Data excerpts:
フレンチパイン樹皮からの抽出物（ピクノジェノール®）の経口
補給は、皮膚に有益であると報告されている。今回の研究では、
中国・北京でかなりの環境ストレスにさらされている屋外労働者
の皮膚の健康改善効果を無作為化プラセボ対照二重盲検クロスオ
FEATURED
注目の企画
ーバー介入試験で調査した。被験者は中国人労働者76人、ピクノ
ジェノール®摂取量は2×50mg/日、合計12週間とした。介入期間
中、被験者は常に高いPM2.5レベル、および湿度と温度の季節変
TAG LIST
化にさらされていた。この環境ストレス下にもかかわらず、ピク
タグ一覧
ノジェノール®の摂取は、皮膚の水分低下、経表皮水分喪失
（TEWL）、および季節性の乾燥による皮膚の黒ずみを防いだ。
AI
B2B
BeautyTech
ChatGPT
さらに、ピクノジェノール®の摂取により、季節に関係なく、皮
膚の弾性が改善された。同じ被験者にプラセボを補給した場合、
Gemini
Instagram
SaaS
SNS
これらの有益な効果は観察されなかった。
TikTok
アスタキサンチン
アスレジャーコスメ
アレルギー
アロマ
...
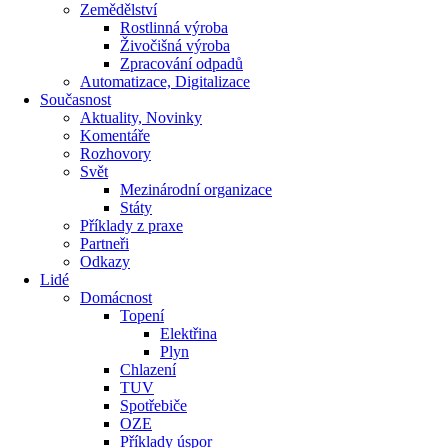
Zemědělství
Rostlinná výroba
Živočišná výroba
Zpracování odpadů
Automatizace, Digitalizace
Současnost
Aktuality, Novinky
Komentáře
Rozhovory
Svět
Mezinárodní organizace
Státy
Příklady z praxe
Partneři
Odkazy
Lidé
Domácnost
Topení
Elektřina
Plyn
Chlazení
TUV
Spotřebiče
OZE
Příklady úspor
--
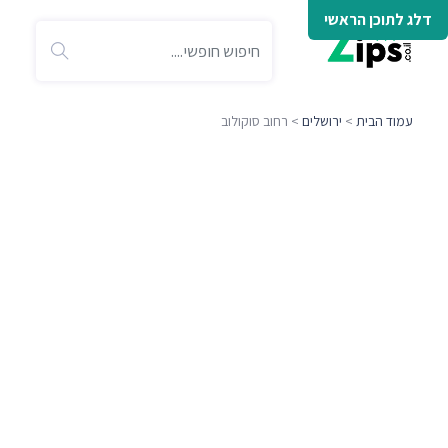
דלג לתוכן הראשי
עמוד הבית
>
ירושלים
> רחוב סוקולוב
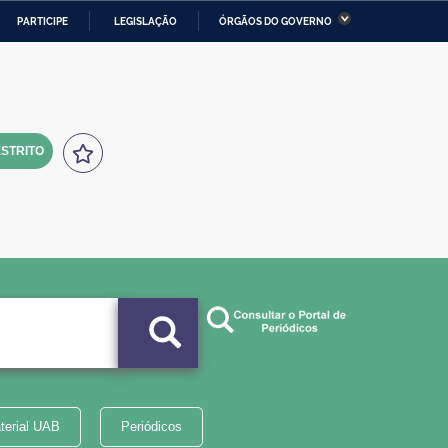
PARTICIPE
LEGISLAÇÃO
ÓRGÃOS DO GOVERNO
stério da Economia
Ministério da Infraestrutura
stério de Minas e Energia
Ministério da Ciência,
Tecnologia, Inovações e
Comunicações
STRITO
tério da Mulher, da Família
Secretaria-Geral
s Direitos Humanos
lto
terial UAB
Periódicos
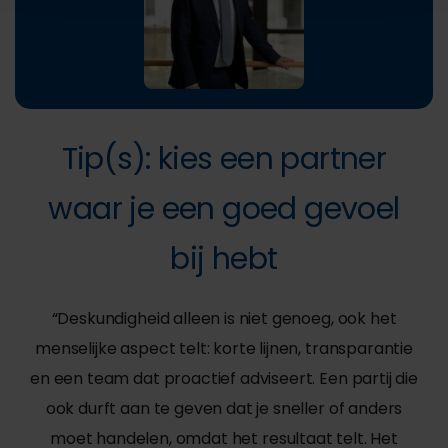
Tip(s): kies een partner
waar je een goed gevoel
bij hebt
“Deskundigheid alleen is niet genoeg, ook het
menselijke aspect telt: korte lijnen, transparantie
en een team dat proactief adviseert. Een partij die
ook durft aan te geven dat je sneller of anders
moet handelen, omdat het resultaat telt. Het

* PROBLEM TO WORK ON
Where a line in the records above contains the word "Ministério", copy that line.

* ANSWER TO THE PROBLEM
Ministério da Infraestrutura
Ministério da Ciência,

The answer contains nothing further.